Jakarta — Badan Meteorologi, Klimatologi, dan Geofisika (BMKG) memproyeksikan suhu di Indonesia akan mengalami peningkatan signifikan pada tahun 2025. Kepala BMKG, Dwikorita Karnawati, menyebutkan bahwa anomali suhu diperkirakan akan terjadi di berbagai wilayah, dengan kenaikan mencapai antara +0,3 hingga +0,6°C dari rata-rata normal, terutama pada bulan Mei hingga Juli 2025.
“Rata-rata kenaikan suhu akan berada di kisaran 0,4°C di atas kondisi normal selama periode tersebut,” jelas Dwikorita dalam Konferensi Pers Climate Outlook 2025 yang disiarkan secara daring melalui kanal YouTube BMKG, Senin (4/11). Ia menambahkan, kenaikan suhu ini lebih tinggi dibandingkan rata-rata selama 30 tahun terakhir (1991-2020).
BMKG mengidentifikasi sejumlah wilayah yang perlu mewaspadai peningkatan suhu signifikan. Wilayah tersebut meliputi Sumatra bagian selatan, Pulau Jawa, Nusa Tenggara Barat (NTB), dan Nusa Tenggara Timur (NTT). Kenaikan suhu ini diperkirakan berdampak pada kondisi cuaca dan iklim di Indonesia, yang juga dipengaruhi oleh dinamika atmosfer dan kondisi di ekuator, seperti fenomena gelombang ekuator dan Madden-Julian Oscillation (MJO).
“Perubahan suhu ini perlu diperhatikan sebagai panduan untuk merencanakan berbagai kebijakan dan langkah mitigasi satu tahun ke depan,” tambahnya.
Kenaikan suhu yang dialami Indonesia ini tidak terlepas dari dampak krisis iklim yang melanda seluruh dunia. BMKG mencatat bahwa suhu global telah meningkat sebesar 1,45°C di atas rata-rata pra-industri (1850-1900). Akibatnya, akselerasi kenaikan muka air laut menjadi semakin tinggi, dari rata-rata 2,1 mm per tahun pada periode 1993–2002 menjadi 4,4 mm per tahun pada 2013–2021. Fenomena ini dipicu oleh mencairnya lapisan es kutub dan gletser akibat pemanasan global.
“Krisis iklim bukan lagi ancaman di masa depan, tetapi sudah terjadi saat ini. Ini adalah situasi serius yang memerlukan respons segera,” kata Dwikorita.
Indonesia turut merasakan dampak dari perubahan iklim ini. Dwikorita menyebutkan bahwa perubahan iklim menyebabkan berbagai perubahan signifikan di Indonesia, seperti peningkatan suhu, perubahan pola curah hujan, dan kenaikan muka air laut. Salah satu contoh dampak nyata adalah mencairnya gletser tropis di Puncak Jaya, Papua. Salju abadi di puncak ini menyusut hingga 98 persen sejak 1850, dari 19,23 kilometer persegi menjadi hanya 0,23 kilometer persegi pada April 2022.

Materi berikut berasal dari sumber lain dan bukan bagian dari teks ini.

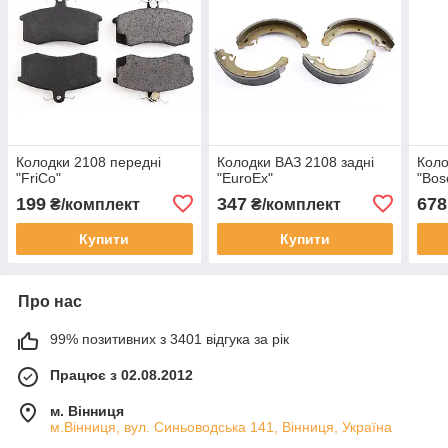
Колодки 2108 передні
Колодки ВАЗ 2108 задні
Коло
"FriCo"
"EuroEx"
"Bos
199
347
678
₴/комплект
₴/комплект
Купити
Купити
Про нас
99% позитивних з 3401 відгука за рік
Працює з 02.08.2012
м. Вінниця
м.Вінниця, вул. Синьоводська 141, Вінниця, Україна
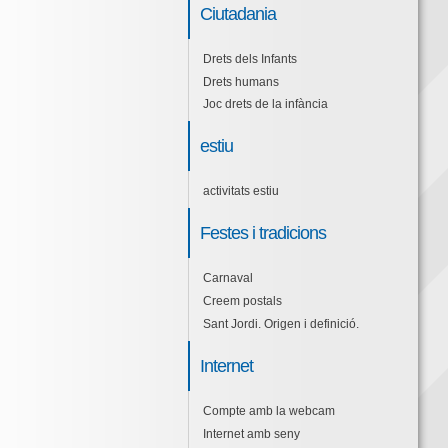
Ciutadania
Drets dels Infants
Drets humans
Joc drets de la infància
estiu
activitats estiu
Festes i tradicions
Carnaval
Creem postals
Sant Jordi. Origen i definició.
Internet
Compte amb la webcam
Internet amb seny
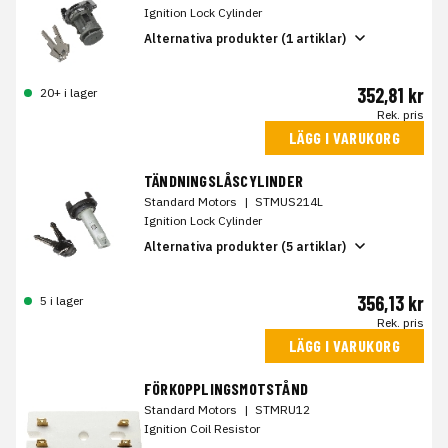
Ignition Lock Cylinder
Alternativa produkter (1 artiklar)
352,81 kr
20+ i lager
Rek. pris
LÄGG I VARUKORG
TÄNDNINGSLÅSCYLINDER
Standard Motors
|
STMUS214L
Ignition Lock Cylinder
Alternativa produkter (5 artiklar)
356,13 kr
5 i lager
Rek. pris
LÄGG I VARUKORG
FÖRKOPPLINGSMOTSTÅND
Standard Motors
|
STMRU12
Ignition Coil Resistor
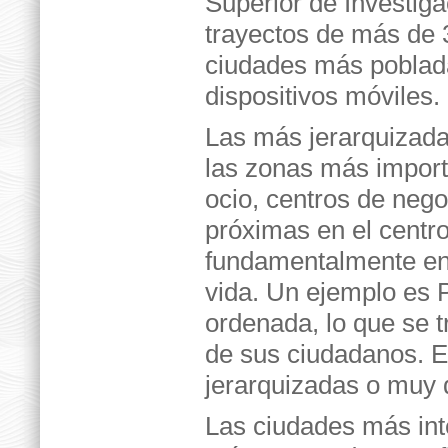
Superior de Investiga
trayectos de más de 
ciudades más poblada
dispositivos móviles.
Las más jerarquizadas
las zonas más import
ocio, centros de nego
próximas en el centro
fundamentalmente ent
vida. Un ejemplo es 
ordenada, lo que se 
de sus ciudadanos. E
jerarquizadas o muy
Las ciudades más int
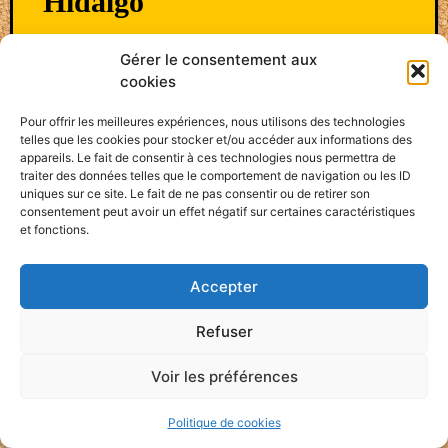
Hidalgo
Gérer le consentement aux
LIRE PLUS »
cookies
13 septembre 2024
Pour offrir les meilleures expériences, nous utilisons des technologies
telles que les cookies pour stocker et/ou accéder aux informations des
appareils. Le fait de consentir à ces technologies nous permettra de
traiter des données telles que le comportement de navigation ou les ID
uniques sur ce site. Le fait de ne pas consentir ou de retirer son
consentement peut avoir un effet négatif sur certaines caractéristiques
FRANCE
et fonctions.
Accepter
Refuser
Voir les préférences
Politique de cookies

BMKG mencatat bahwa laju kenaikan suhu di Indonesia berada pada 0,15°C per dekade, yang menunjukkan tren peningkatan suhu yang cukup signifikan. Peningkatan suhu ini mendekati batas yang disepakati dalam Perjanjian Paris 2015, yang menetapkan agar kenaikan suhu global tidak melebihi 1,5°C. Namun, kenaikan suhu dunia saat ini sudah mendekati 1,45°C, mengindikasikan bahwa upaya global untuk menahan laju pemanasan masih menghadapi tantangan besar.
BMKG mengingatkan bahwa dampak krisis iklim akan semakin terasa jika tidak ada upaya mitigasi yang konkret. Negara-negara, termasuk Indonesia, dihadapkan pada ancaman kekeringan dalam beberapa dekade ke depan jika tren pemanasan global tidak berhasil dikendalikan. BMKG mengimbau pemerintah, pelaku industri, dan masyarakat untuk berperan aktif dalam mengurangi emisi dan mendukung langkah-langkah ramah lingkungan guna memperlambat laju krisis iklim.
“Kami berharap data iklim ini menjadi pegangan penting dalam menyusun kebijakan jangka panjang untuk mengatasi dampak perubahan iklim,” tutup Dwikorita.
Dengan peningkatan suhu yang terus terjadi, berbagai pihak perlu bersiap menghadapi dampak krisis iklim dan menjalankan langkah-langkah adaptasi yang lebih strategis.